Pourtant l'entrée dans l'âge adulte implique séparation, rejet nécessaire d'un passé intériorisé mais forcément en partie perdu, comme le montrait avec maestria Les Enfants Loups, les enfants délaissant leur mère.
Ren lui garde tout le monde, en prime comble son "vide" et parvient à sauver le personnage mauvais, blessé du film.
C'est un autre point fragile du film qui est lié à ce personnage : l'insertion de nouveaux thèmes assez loin dans l'intrigue :
le rapport avec le monde humain, à travers un personnage féminin qui flirte avec la profondeur mais touche souvent au cliché (fille trop sérieuse, violentée, poussée par ses parents à travailler malgré elle, amoureuse pudique néanmoins), de même pour le monde de l'université, assez fade et qui pourtant attire notre héros : cette attirance n'est pas vraiment étudiée, pas ressentie comme foyer d'identité par le héros. L'autre personnage humain, le "fils" d'Ioven aussi est trop rapidement traité, subitement mauvais, écho du personnage principal, alors que celui-ci semble avoir comblé son vide. Il entraine une scène finale violente, pleine d'explosions détonnantes par rapport à l'intrigue, où la figure Moby Dick est, encore une fois, trop expliquée pour toucher vraiment et sembler l'image de l'ultime obstacle de la quête identitaire.
Dernier reproche :
les deux mondes sont clairement distincts, hétérogènes : si les animaux arrivent à pénétrer le monde des humains ils n'entrent jamais en interaction avec des humains "réels", à part les deux jeunes qu'ensuite ils élèvent. Par conséquent le trouble qui existait chez Ame et Yuki, double personnages devant vivre dans un monde qui ne les accepte que sous une facette, Ren est clairement tantôt chez les humains tantôt chez les bêtes. De plus, tout le monde le connaît chez les bêtes, où il ne souffre pas de son statut humain, et chez les humains, ayant leur apparence, il ne souffre pas tant de sa différence, mais sait que ce monde est le sien.

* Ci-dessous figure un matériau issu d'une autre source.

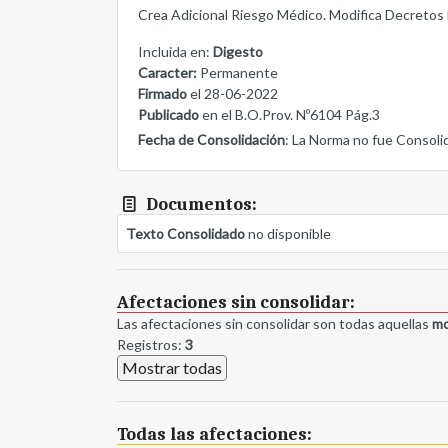
Crea Adicional Riesgo Médico. Modifica Decretos
Incluida en:
Digesto
Caracter:
Permanente
Firmado
el 28-06-2022
Publicado
en el B.O.Prov. Nº6104 Pág.3
Fecha de Consolidación
: La Norma no fue Consoli
Documentos:
Texto Consolidado
no disponible
Afectaciones sin consolidar:
Las afectaciones sin consolidar son todas aquellas
mo
Registros:
3
Mostrar todas
Todas las afectaciones: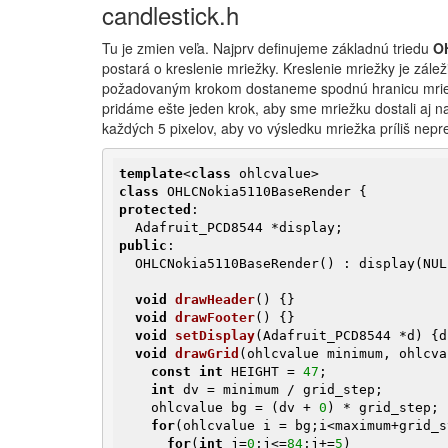
candlestick.h
Tu je zmien veľa. Najprv definujeme základnú triedu
O
postará o kreslenie mriežky. Kreslenie mriežky je zále
požadovaným krokom dostaneme spodnú hranicu mriežky
pridáme ešte jeden krok, aby sme mriežku dostali aj n
každých 5 pixelov, aby vo výsledku mriežka príliš nepr
template
<
class
class
protected
:

public
:

  OHLCNokia5110BaseRender() : display(NULL) {}

void
drawHeader
()
{}

void
drawFooter
()
{}

void
setDisplay
(Adafruit_PCD8544 *d)
{d
void
drawGrid
(ohlcvalue minimum, ohlcva
const
int
 HEIGHT = 
47
;

int
 dv = minimum / grid_step;

    ohlcvalue bg = (dv + 
0
) * grid_step;

for
(ohlcvalue i = bg;i<maximum+grid_s
for
(
int
 j=
0
;j<=
84
;j+=
5
)
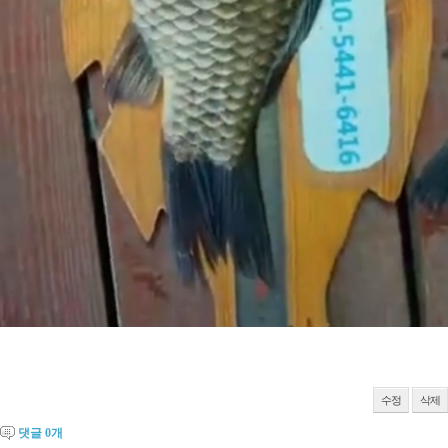
수정
삭제
댓글
0
개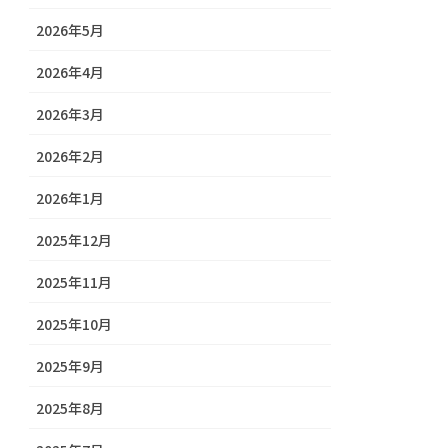
2026年5月
2026年4月
2026年3月
2026年2月
2026年1月
2025年12月
2025年11月
2025年10月
2025年9月
2025年8月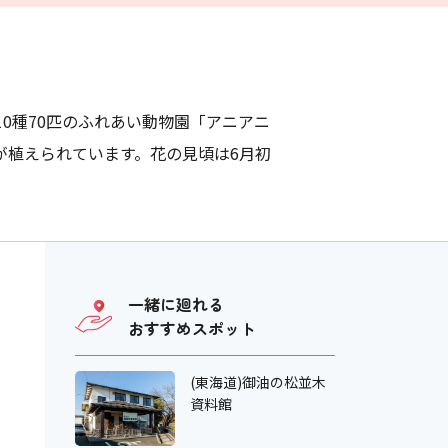
0種70匹のふれあい動物園「アニアニ
が植えられています。花の見頃は6月初
一緒に廻れる
おすすめスポット
(東海道)御油の松並木
資料館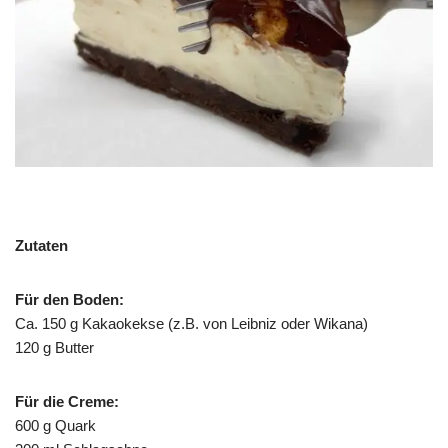
Zutaten
Für den Boden:
Ca. 150 g Kakaokekse (z.B. von Leibniz oder Wikana)
120 g Butter
Für die Creme:
600 g Quark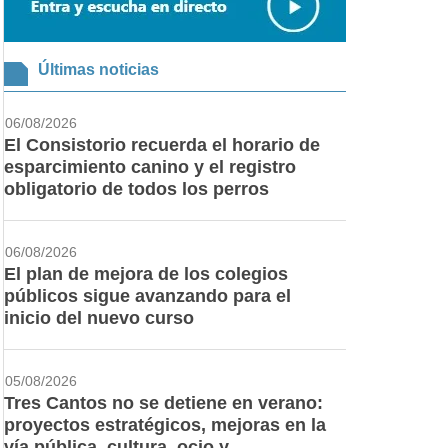
Últimas noticias
06/08/2026
El Consistorio recuerda el horario de
esparcimiento canino y el registro
obligatorio de todos los perros
06/08/2026
El plan de mejora de los colegios
públicos sigue avanzando para el
inicio del nuevo curso
05/08/2026
Tres Cantos no se detiene en verano:
proyectos estratégicos, mejoras en la
vía pública, cultura, ocio y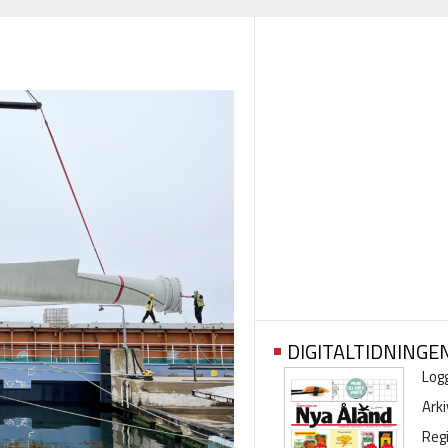
DIGITALTIDNINGE
Logg
Arki
Regi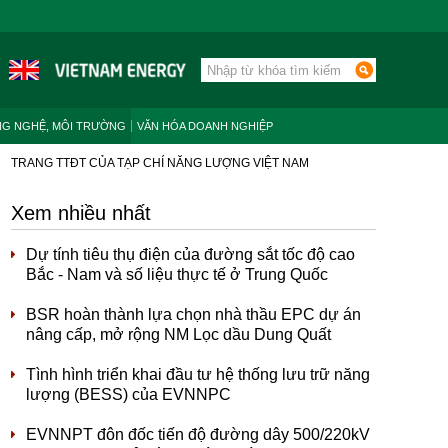
NG NGHỆ, MÔI TRƯỜNG
VĂN HÓA DOANH NGHIỆP
TRANG TTĐT CỦA TẠP CHÍ NĂNG LƯỢNG VIỆT NAM
Xem nhiều nhất
Dự tính tiêu thụ điện của đường sắt tốc độ cao
Bắc - Nam và số liệu thực tế ở Trung Quốc
BSR hoàn thành lựa chọn nhà thầu EPC dự án
nâng cấp, mở rộng NM Lọc dầu Dung Quất
Tình hình triển khai đầu tư hệ thống lưu trữ năng
lượng (BESS) của EVNNPC
EVNNPT đôn đốc tiến độ đường dây 500/220kV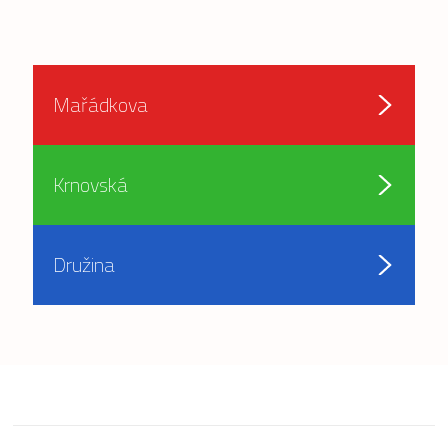
Mařádkova
Krnovská
Družina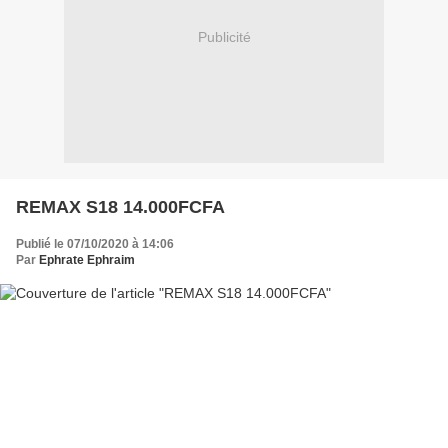
Publicité
REMAX S18 14.000FCFA
Publié le 07/10/2020 à 14:06
Par
Ephrate Ephraim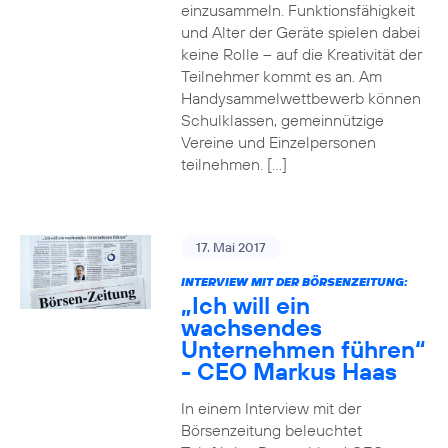
einzusammeln. Funktionsfähigkeit
und Alter der Geräte spielen dabei
keine Rolle – auf die Kreativität der
Teilnehmer kommt es an. Am
Handysammelwettbewerb können
Schulklassen, gemeinnützige
Vereine und Einzelpersonen
teilnehmen. […]
17. Mai 2017
INTERVIEW MIT DER BÖRSENZEITUNG:
„Ich will ein
wachsendes
Unternehmen führen“
- CEO Markus Haas
In einem Interview mit der
Börsenzeitung beleuchtet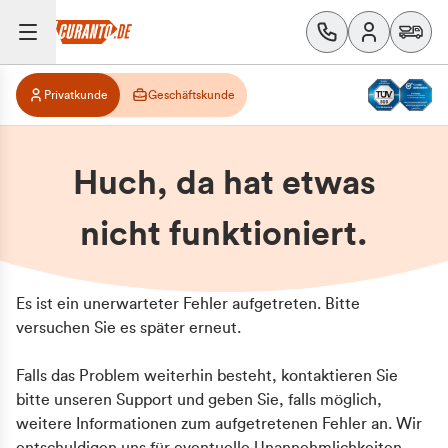
Privatkunde
Geschäftskunde
Huch, da hat etwas
nicht funktioniert.
Es ist ein unerwarteter Fehler aufgetreten. Bitte
versuchen Sie es später erneut.
Falls das Problem weiterhin besteht, kontaktieren Sie
bitte unseren Support und geben Sie, falls möglich,
weitere Informationen zum aufgetretenen Fehler an. Wir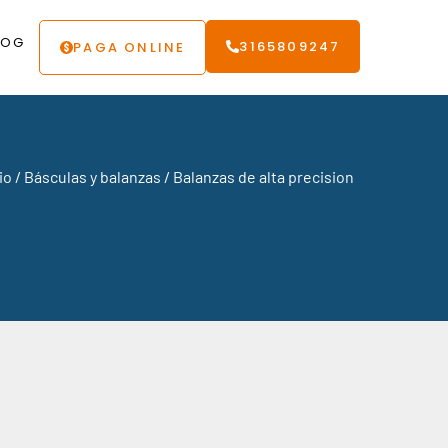
LOG
3165809247
PAGA ONLINE
io
/
Básculas y balanzas
/ Balanzas de alta precision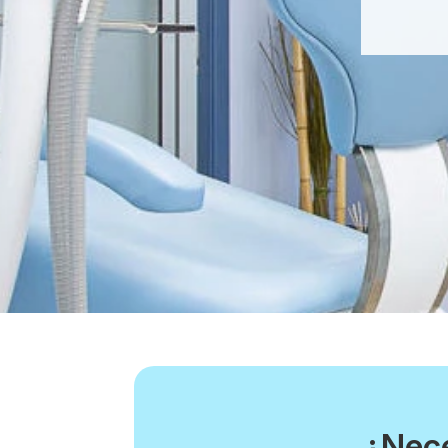
¿Nece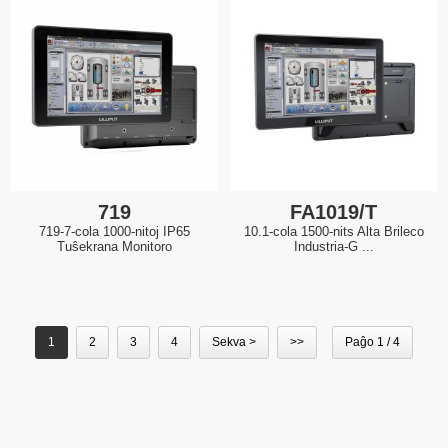
719
FA1019/T
719-7-cola 1000-nitoj IP65
10.1-cola 1500-nits Alta Brileco
Tuŝekrana Monitoro
Industria-G ...
1
2
3
4
Sekva >
>>
Paĝo 1 / 4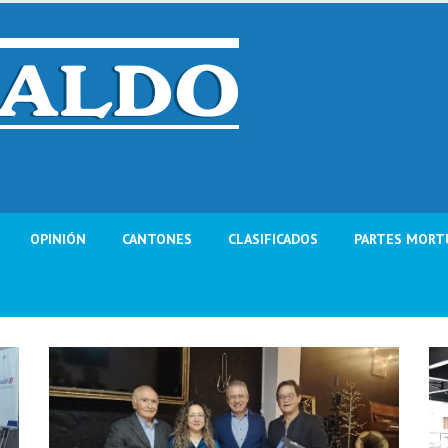
OPINIÓN
CANTONES
CLASIFICADOS
PARTES MORT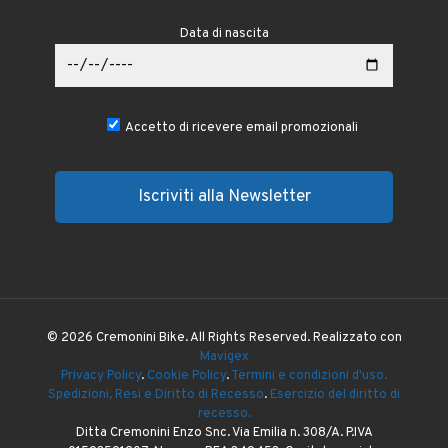
Data di nascita
Accetto di ricevere email promozionali
© 2026 Cremonini Bike. All Rights Reserved. Realizzato con
Mavigex
Privacy Policy
.
Cookie Policy
.
Termini e condizioni d'uso.
Spedizioni, Resi e Diritto di Recesso
.
Esercizio del diritto di
recesso.
Ditta Cremonini Enzo Snc. Via Emilia n. 308/A. P.IVA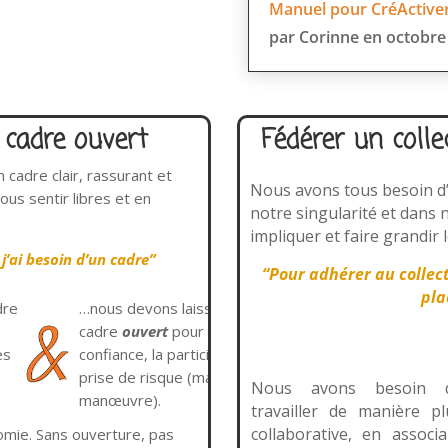
Manuel pour CréActiver
par Corinne en octobre
 cadre ouvert
Fédérer un collec
cadre clair, rassurant et
Nous avons tous besoin d
us sentir libres et en
notre singularité et dans 
.
impliquer et faire grandir le
 j’ai besoin d’un cadre”
“Pour adhérer au collecti
pla
dre
…nous devons laisser ce
cadre
ouvert
pour générer la
es
confiance, la participation et la
prise de risque (marge de
Nous avons besoin 
manœuvre).
travailler de manière pl
collaborative, en associa
omie. Sans ouverture, pas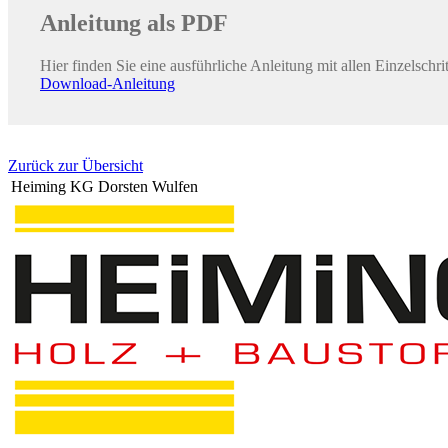
Anleitung als PDF
Hier finden Sie eine ausführliche Anleitung mit allen Einzelschrit
Download-Anleitung
Zurück zur Übersicht
Heiming KG Dorsten Wulfen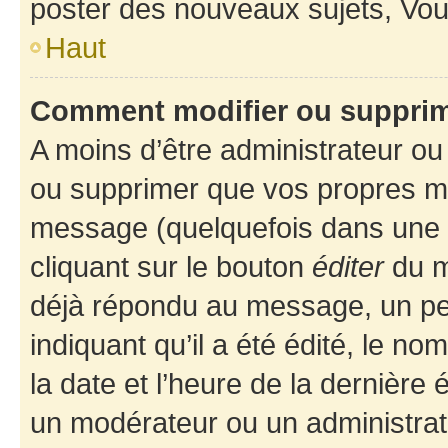
poster des nouveaux sujets, Vo
Haut
Comment modifier ou suppri
A moins d’être administrateur o
ou supprimer que vos propres m
message (quelquefois dans une d
cliquant sur le bouton
éditer
du m
déjà répondu au message, un pet
indiquant qu’il a été édité, le nom
la date et l’heure de la dernière
un modérateur ou un administrat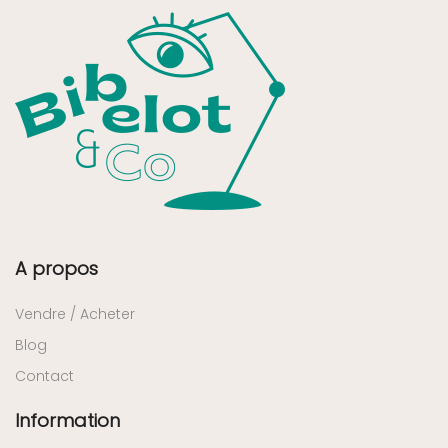
A propos
Vendre / Acheter
Blog
Contact
Information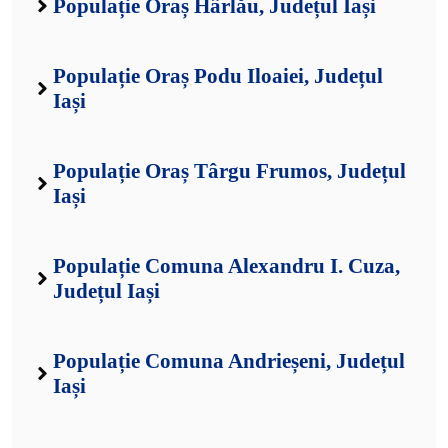
Populație Oraș Hârlău, Județul Iași
Populație Oraș Podu Iloaiei, Județul
Iași
Populație Oraș Târgu Frumos, Județul
Iași
Populație Comuna Alexandru I. Cuza,
Județul Iași
Populație Comuna Andrieșeni, Județul
Iași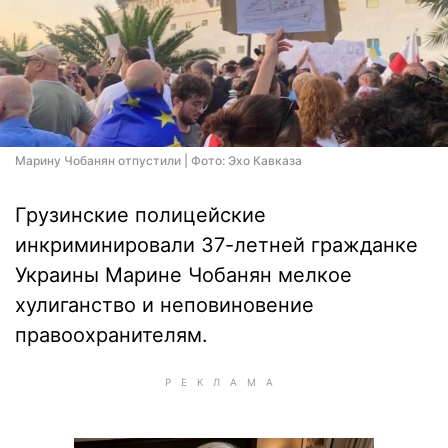
Марину Чобанян отпустили | Фото: Эхо Кавказа
Грузинские полицейские
инкриминировали 37-летней гражданке
Украины Марине Чобанян мелкое
хулиганство и неповиновение
правоохранителям.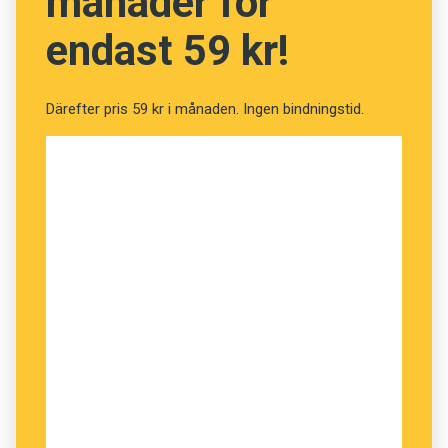
månader för
endast 59 kr!
Därefter pris 59 kr i månaden. Ingen bindningstid.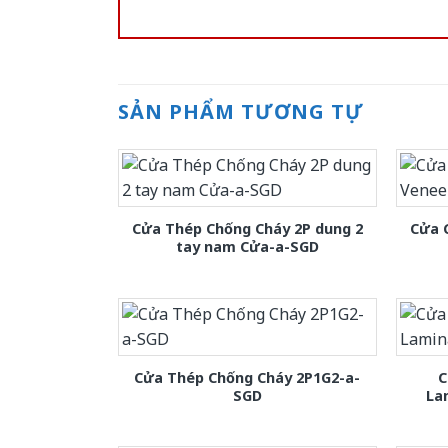
SẢN PHẨM TƯƠNG TỰ
Cửa Thép Chống Cháy 2P dung 2
Cửa 
tay nam Cửa-a-SGD
Cửa Thép Chống Cháy 2P1G2-a-
C
SGD
La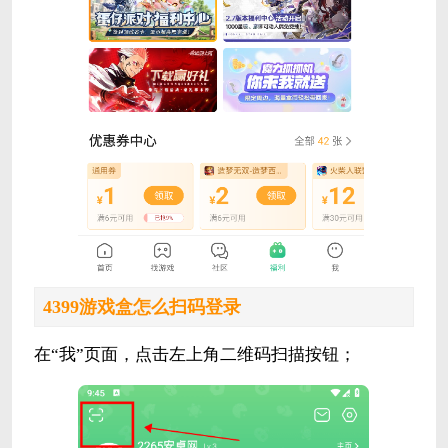
4399游戏盒怎么扫码登录
在“我”页面，点击左上角二维码扫描按钮；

L'interpénétration des deux mondes rend la question complexe et d'autant plus difficile qu'elle n'offre pas de "lieu sûr" dans Les Enfants Loups, quand la construction de l'identité est beaucoup plus simple pour Ren, se fondant essentiellement, dans son coeur, sur le père adoptif.
Reste que l'animation est géniale, les personnages primaires et secondaires quand même fouillés, l'histoire super bonne, et qu'on s'emmerde pas une demie-seconde. Mais ça c'est évident, c'est du Hosoda!